— WORK REQUEST —
Pictures aside, copy every record word for word.

--- SOURCE MATERIAL Enclosed Below ---

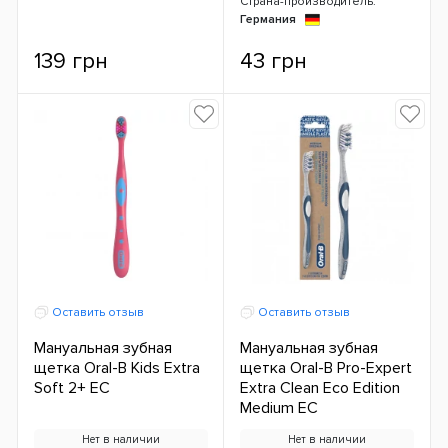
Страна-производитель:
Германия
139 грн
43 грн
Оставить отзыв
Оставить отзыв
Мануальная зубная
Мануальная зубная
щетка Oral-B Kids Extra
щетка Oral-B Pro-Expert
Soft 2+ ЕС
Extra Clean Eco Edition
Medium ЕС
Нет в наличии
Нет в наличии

--- End of Enclosed SOURCE MATERIAL ---

— RESPONSE BELOW —
Страна-производитель:
Германия
139 грн
43 грн
Оставить отзыв
Оставить отзыв
Мануальная зубная
Мануальная зубная
щетка Oral-B Kids Extra
щетка Oral-B Pro-Expert
Soft 2+ ЕС
Extra Clean Eco Edition
Medium ЕС
Нет в наличии
Нет в наличии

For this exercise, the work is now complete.